Ensure not to make multiple inquiries about any credit forms from multiple financial institutions. Every time a person inquires for any form of credit, it gets registered in his/her credit report, and numerous instances of credit inquiries can negatively affect the credit score.

  1. Opting for the right combination of secured and unsecured loan

Secured loans affect the credit score positively as they are considered to be of low-risk. On the other hand, unsecured loans, such as car loans, personal loans, etc., do not require any asset to be kept as collateral. Hence, financial institutions consider such loans to be of higher risk. These credit forms may negatively impact a person’s credit score. Hence, individuals should try their best to minimise the unsecured components from their credit reports to improve their credit scores.

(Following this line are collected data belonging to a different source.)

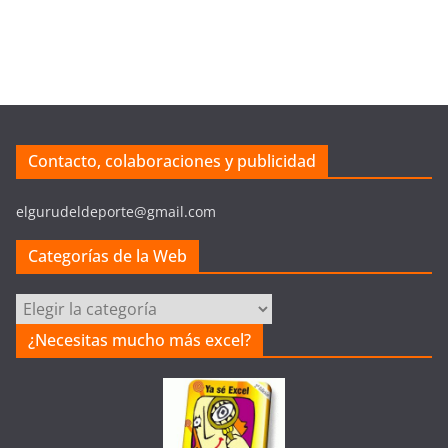
Contacto, colaboraciones y publicidad
elgurudeldeporte@gmail.com
Categorías de la Web
C
a
¿Necesitas mucho más excel?
t
e
g
o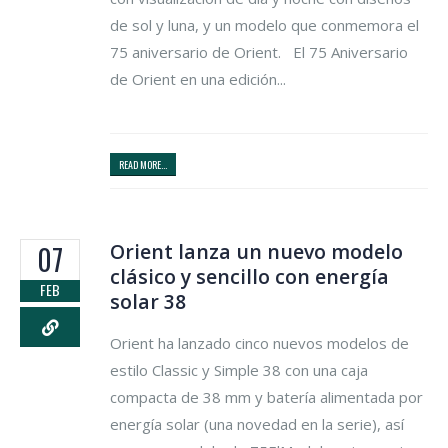
de sol y luna, y un modelo que conmemora el
75 aniversario de Orient. El 75 Aniversario
de Orient en una edición...
READ MORE...
Orient lanza un nuevo modelo
07
clásico y sencillo con energía
FEB
solar 38
Orient ha lanzado cinco nuevos modelos de
estilo Classic y Simple 38 con una caja
compacta de 38 mm y batería alimentada por
energía solar (una novedad en la serie), así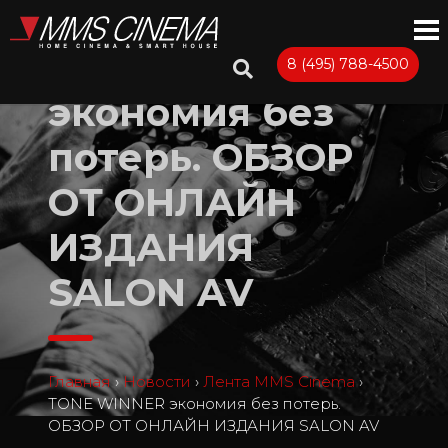
TONE WINNER
8 (495) 788-4500
экономия без
потерь. ОБЗОР
ОТ ОНЛАЙН
ИЗДАНИЯ
SALON AV
Главная
›
Новости
›
Лента MMS Cinema
›
TONE WINNER экономия без потерь.
ОБЗОР ОТ ОНЛАЙН ИЗДАНИЯ SALON AV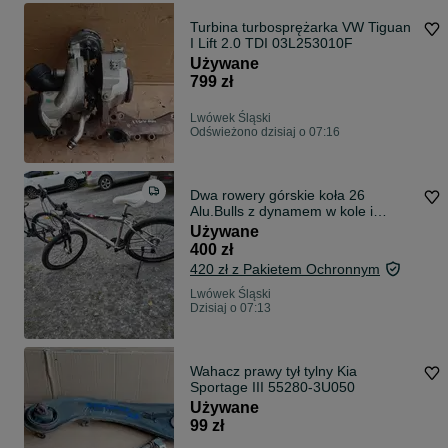
Turbina turbosprężarka VW Tiguan
I Lift 2.0 TDI 03L253010F
Używane
799 zł
Lwówek Śląski
Odświeżono dzisiaj o 07:16
Dwa rowery górskie koła 26
Alu.Bulls z dynamem w kole i
światłem.
Używane
400 zł
420 zł z Pakietem Ochronnym
Lwówek Śląski
Dzisiaj o 07:13
Wahacz prawy tył tylny Kia
Sportage III 55280-3U050
Używane
99 zł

  1. Check your credit report

When a person opts for a business loan, the lending partners will assess the application based on three parameters, down payment, steady income source and the credit history. Hence, it is a wise decision to check the CIBIL score before applying for any credit. This will help the applicant get a clear idea of what is hurting the credit score and report the errors to the credit bureaus, if any.

Nevertheless, it is very difficult to say the exact figure by which the credit score will boost by following these methods. However, if a candidate keeps practising these healthy financial habits, he/she is bound to see positive results with time.

What is a Good Credit Score

The credit score is a three digit number ranging from 300 to 900 points. Ideally, a credit score of 700 or more is considered a decent credit score for business loans. Further, anything more than 800 is considered to be an excellent credit score by lending institutions. Financial institutions consider individuals with high credit scores low-risk applicants and have higher chances of getting attractive credit offers. However, if a person has a credit score of anything less than 675, he/she must try to improve the score in order to reap the maximum benefits of any credit instrument.

Benefits of a Good Credit Score

A person with a decent credit score can enjoy the following benefits:

  • A good credit score allows financial institutions to approve a loan application within a short turnaround time. This is because they consider such applicants to be of low risk based on their credit history.
  • A good credit report attracts a higher borrowing quantum. Hence, those who have a decent credit score have high chances of getting a sizable borrowing limit in time of a financial emergency.
  • Further, in case a person has a good credit history, financial institutions may offer credit facilities at low interest rates. Lower interest rates reduce the monthly instalments and the total payable interest, lowering a borrower’s liabilities.

How Much Business Loan Amount Can an Individual Get with a Good Credit Score

With a decent credit score, a candidate can get as much as Rs. 50 Lakhs without any collateral. Further, one can choose a repayment tenure as per their financial capabilities and can also borrow in parts by opting for the Flexi loan facility.

How to Apply for a Business Loan in India

Willing borrowers can follow these simple steps to opt for a business loan in India:

Step 1: Visit the official website of the preferred financial institution and fill up the application form with all personal and business details.

Step 2: Following this, the list of loan offers will appear on the screen from where the applicant has to choose his/her preferred lender.

Step 3: Enter the required loan amount and specify the repayment tenure.

Step 4: Next up, the applicant needs to upload the scanned copies of all the documents asked by the lender.

Step 5: On successful completion of the application and verification of the documents, the lender will disburse the loan amount within a minimum turnaround time.

To sum it up, candidates opting for a business loan to fund their business-related expenses can practise the tips mentioned above to improve their credit scores for a business loan. This would ensure that they obtain their required loan amounts to fund their expenses and manage their finances without any burden.